* [Brief]: Give back the lines of the entries below exactly as written, from the first line to the line holding "bağrında yaşattığını, pek", both included, with the pictures omitted.

━━━━━━━━

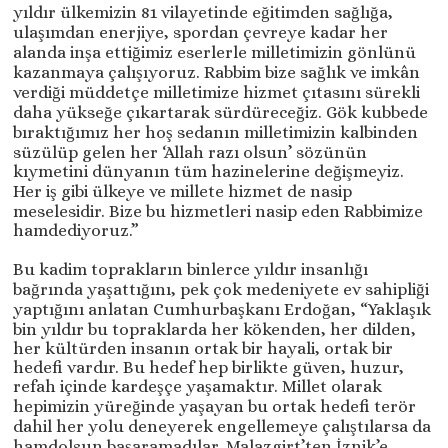
yıldır ülkemizin 81 vilayetinde eğitimden sağlığa,
ulaşımdan enerjiye, spordan çevreye kadar her
alanda inşa ettiğimiz eserlerle milletimizin gönlünü
kazanmaya çalışıyoruz. Rabbim bize sağlık ve imkân
verdiği müddetçe milletimize hizmet çıtasını sürekli
daha yükseğe çıkartarak sürdüreceğiz. Gök kubbede
bıraktığımız her hoş sedanın milletimizin kalbinden
süzülüp gelen her ‘Allah razı olsun’ sözünün
kıymetini dünyanın tüm hazinelerine değişmeyiz.
Her iş gibi ülkeye ve millete hizmet de nasip
meselesidir. Bize bu hizmetleri nasip eden Rabbimize
hamdediyoruz.”
Bu kadim toprakların binlerce yıldır insanlığı
bağrında yaşattığını, pek çok medeniyete ev sahipliği
yaptığını anlatan Cumhurbaşkanı Erdoğan, “Yaklaşık
bin yıldır bu topraklarda her kökenden, her dilden,
her kültürden insanın ortak bir hayali, ortak bir
hedefi vardır. Bu hedef hep birlikte güven, huzur,
refah içinde kardeşçe yaşamaktır. Millet olarak
hepimizin yüreğinde yaşayan bu ortak hedefi terör
dahil her yolu deneyerek engellemeye çalıştılarsa da
hamdolsun başaramadılar. Malazgirt’ten İznik’e,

━━━━━━━━

* [Written solution]:
yıldır ülkemizin 81 vilayetinde eğitimden sağlığa,
ulaşımdan enerjiye, spordan çevreye kadar her
alanda inşa ettiğimiz eserlerle milletimizin gönlünü
kazanmaya çalışıyoruz. Rabbim bize sağlık ve imkân
verdiği müddetçe milletimize hizmet çıtasını sürekli
daha yükseğe çıkartarak sürdüreceğiz. Gök kubbede
bıraktığımız her hoş sedanın milletimizin kalbinden
süzülüp gelen her ‘Allah razı olsun’ sözünün
kıymetini dünyanın tüm hazinelerine değişmeyiz.
Her iş gibi ülkeye ve millete hizmet de nasip
meselesidir. Bize bu hizmetleri nasip eden Rabbimize
hamdediyoruz.”
Bu kadim toprakların binlerce yıldır insanlığı
bağrında yaşattığını, pek çok medeniyete ev sahipliği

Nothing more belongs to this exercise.